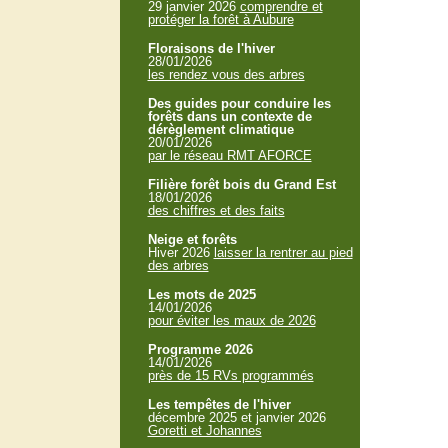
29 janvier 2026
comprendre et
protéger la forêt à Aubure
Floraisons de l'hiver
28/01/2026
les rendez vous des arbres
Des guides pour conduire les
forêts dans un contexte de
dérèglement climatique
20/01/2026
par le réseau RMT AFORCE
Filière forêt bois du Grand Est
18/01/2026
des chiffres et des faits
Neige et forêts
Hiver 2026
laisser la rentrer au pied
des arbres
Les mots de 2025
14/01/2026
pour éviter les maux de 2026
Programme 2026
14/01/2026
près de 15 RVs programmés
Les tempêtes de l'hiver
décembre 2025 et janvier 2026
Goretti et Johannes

---

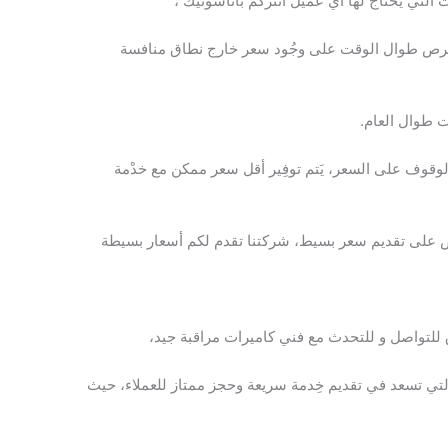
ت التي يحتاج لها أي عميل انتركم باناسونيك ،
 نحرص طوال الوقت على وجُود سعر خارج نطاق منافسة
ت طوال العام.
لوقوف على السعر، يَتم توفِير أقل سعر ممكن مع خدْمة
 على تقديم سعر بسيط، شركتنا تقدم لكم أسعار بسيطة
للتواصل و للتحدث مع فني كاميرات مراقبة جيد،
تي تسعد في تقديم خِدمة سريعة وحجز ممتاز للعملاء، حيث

### Your instructions
Using the entries above, extract exactly the span from the line with "comprendre et" to the line with "Goretti et Johannes", both lines included; leave out everything else.

### Response area
comprendre et
protéger la forêt à Aubure
Floraisons de l'hiver
28/01/2026
les rendez vous des arbres
Des guides pour conduire les
forêts dans un contexte de
dérèglement climatique
20/01/2026
par le réseau RMT AFORCE
Filière forêt bois du Grand Est
18/01/2026
des chiffres et des faits
Neige et forêts
Hiver 2026
laisser la rentrer au pied
des arbres
Les mots de 2025
14/01/2026
pour éviter les maux de 2026
Programme 2026
14/01/2026
près de 15 RVs programmés
Les tempêtes de l'hiver
décembre 2025 et janvier 2026
Goretti et Johannes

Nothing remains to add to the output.